• WORK REQUEST: Everything in the records below goes into the copy exactly, except the pictures.

PROVIDED DATA: Begin

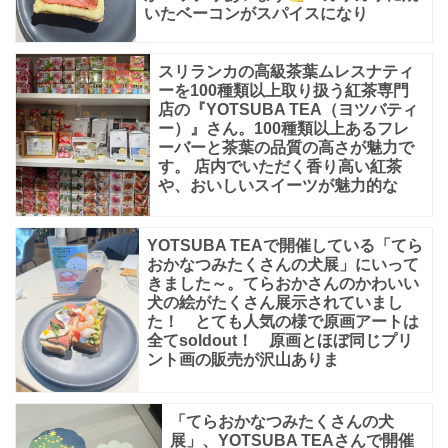
て
いたベーコンがスパイスになり
も
美
スリランカの高級茶葉ムレスナティ
ーを100種類以上取り扱う紅茶専門
味
店の『YOTSUBA TEA（ヨツバティ
ー）』さん。100種類以上あるフレ
し
ーバーと茶葉の品質の高さが魅力で
そ
す。 店内でいただく香り高い紅茶
や、おいしいスイーツが魅力的な
う
で
YOTSUBA TEAで開催している「てら
す。
おかなつみたくさんの犬展」にいって
写
きました～。てらおかさんのかわいい
犬の絵がたくさん展示されていまし
真
た！ とても人気の様で原画アートは
映
全てsoldout！ 原画とほぼ同じプリ
ント画の販売が沢山ありま
え
も
「てらおかなつみたくさんの犬
し
展」、YOTSUBA TEAさんで開催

PROVIDED DATA: End

• TASK SOLUTION:
て
いたベーコンがスパイスになり
も
美
スリランカの高級茶葉ムレスナティ
ーを100種類以上取り扱う紅茶専門
味
店の『YOTSUBA TEA（ヨツバティ
ー）』さん。100種類以上あるフレ
し
ーバーと茶葉の品質の高さが魅力で
そ
す。 店内でいただく香り高い紅茶
や、おいしいスイーツが魅力的な
う
で
YOTSUBA TEAで開催している「てら
す。
おかなつみたくさんの犬展」にいって
写
きました～。てらおかさんのかわいい
犬の絵がたくさん展示されていまし
真
た！ とても人気の様で原画アートは
映
全てsoldout！ 原画とほぼ同じプリ
ント画の販売が沢山ありま
え
も
「てらおかなつみたくさんの犬
し
展」、YOTSUBA TEAさんで開催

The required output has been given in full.